>>>

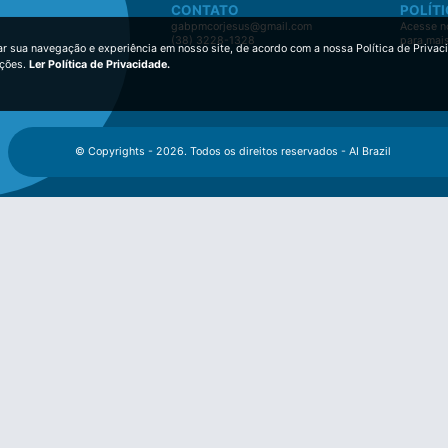
CONTATO
POLÍTI
gabpmcorjesus@gmail.com
Acesse no
(38) 3228-1328
para mai
ar sua navegação e experiência em nosso site, de acordo com a nossa Política de Privac
ições.
Ler Política de Privacidade.
© Copyrights - 2026. Todos os direitos reservados - AI Brazil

<<<

**PROBLEM STATEMENT:**
Leave out the pictures and output everything else in the records exactly.

**SOLUTION FOR THIS PROBLEM:**
CONTATO
POLÍTI
gabpmcorjesus@gmail.com
Acesse no
(38) 3228-1328
para mai
ar sua navegação e experiência em nosso site, de acordo com a nossa Política de Privac
ições.
Ler Política de Privacidade.
© Copyrights - 2026. Todos os direitos reservados - AI Brazil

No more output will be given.